[Saved entries]
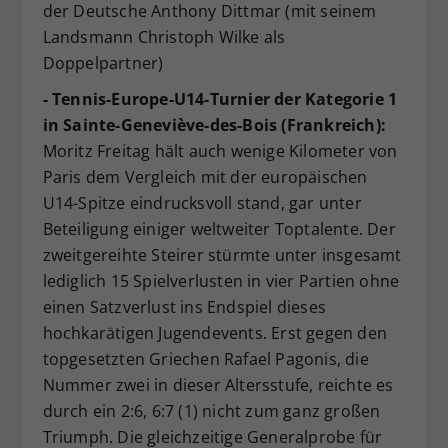
der Deutsche Anthony Dittmar (mit seinem
Landsmann Christoph Wilke als
Doppelpartner)
- Tennis-Europe-U14-Turnier der Kategorie 1
in Sainte-Geneviève-des-Bois (Frankreich):
Moritz Freitag hält auch wenige Kilometer von
Paris dem Vergleich mit der europäischen
U14-Spitze eindrucksvoll stand, gar unter
Beteiligung einiger weltweiter Toptalente. Der
zweitgereihte Steirer stürmte unter insgesamt
lediglich 15 Spielverlusten in vier Partien ohne
einen Satzverlust ins Endspiel dieses
hochkarätigen Jugendevents. Erst gegen den
topgesetzten Griechen Rafael Pagonis, die
Nummer zwei in dieser Altersstufe, reichte es
durch ein 2:6, 6:7 (1) nicht zum ganz großen
Triumph. Die gleichzeitige Generalprobe für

• **YOUR TASK**:
Nothing should be returned except the lines from the one containing "einen Satzverlust ins Endspiel dieses" through the last line of the data, each restated word for word.

• **SOLUTION FOR THIS PROBLEM**:
einen Satzverlust ins Endspiel dieses
hochkarätigen Jugendevents. Erst gegen den
topgesetzten Griechen Rafael Pagonis, die
Nummer zwei in dieser Altersstufe, reichte es
durch ein 2:6, 6:7 (1) nicht zum ganz großen
Triumph. Die gleichzeitige Generalprobe für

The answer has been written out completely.